In the copy, every record below must appear exactly as given, and no picture may appear.

= = =

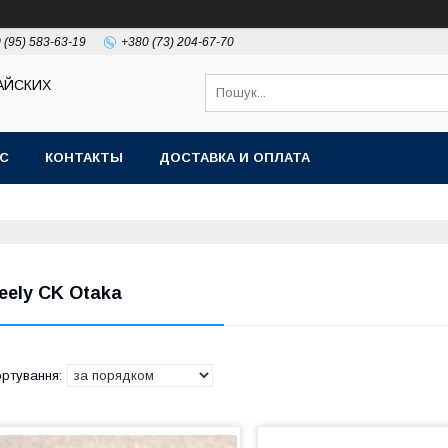
 (95) 583-63-19
+380 (73) 204-67-70
АЙСКИХ
АС
КОНТАКТЫ
ДОСТАВКА И ОПЛАТА
eely CK Otaka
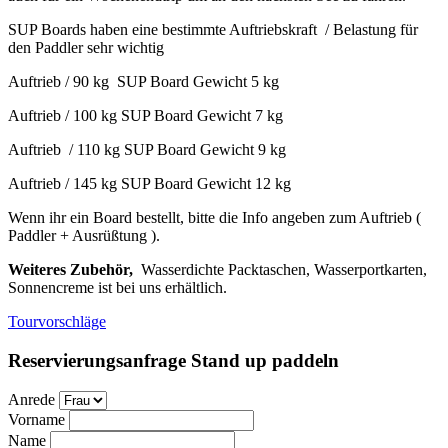
SUP Boards haben eine bestimmte Auftriebskraft / Belastung für
den Paddler sehr wichtig
Auftrieb / 90 kg SUP Board Gewicht 5 kg
Auftrieb / 100 kg SUP Board Gewicht 7 kg
Auftrieb / 110 kg SUP Board Gewicht 9 kg
Auftrieb / 145 kg SUP Board Gewicht 12 kg
Wenn ihr ein Board bestellt, bitte die Info angeben zum Auftrieb (
Paddler + Ausrüßtung ).
Weiteres Zubehör,
Wasserdichte Packtaschen, Wasserportkarten,
Sonnencreme ist bei uns erhältlich.
Tourvorschläge
Reservierungsanfrage Stand up paddeln
Anrede
Vorname
Name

= = =

§ **WRITTEN RESPONSE**:
 (95) 583-63-19
+380 (73) 204-67-70
АЙСКИХ
АС
КОНТАКТЫ
ДОСТАВКА И ОПЛАТА
eely CK Otaka
SUP Boards haben eine bestimmte Auftriebskraft / Belastung für
den Paddler sehr wichtig
Auftrieb / 90 kg SUP Board Gewicht 5 kg
Auftrieb / 100 kg SUP Board Gewicht 7 kg
Auftrieb / 110 kg SUP Board Gewicht 9 kg
Auftrieb / 145 kg SUP Board Gewicht 12 kg
Wenn ihr ein Board bestellt, bitte die Info angeben zum Auftrieb (
Paddler + Ausrüßtung ).
Weiteres Zubehör,
Wasserdichte Packtaschen, Wasserportkarten,
Sonnencreme ist bei uns erhältlich.
Tourvorschläge
Reservierungsanfrage Stand up paddeln
Anrede
Vorname
Name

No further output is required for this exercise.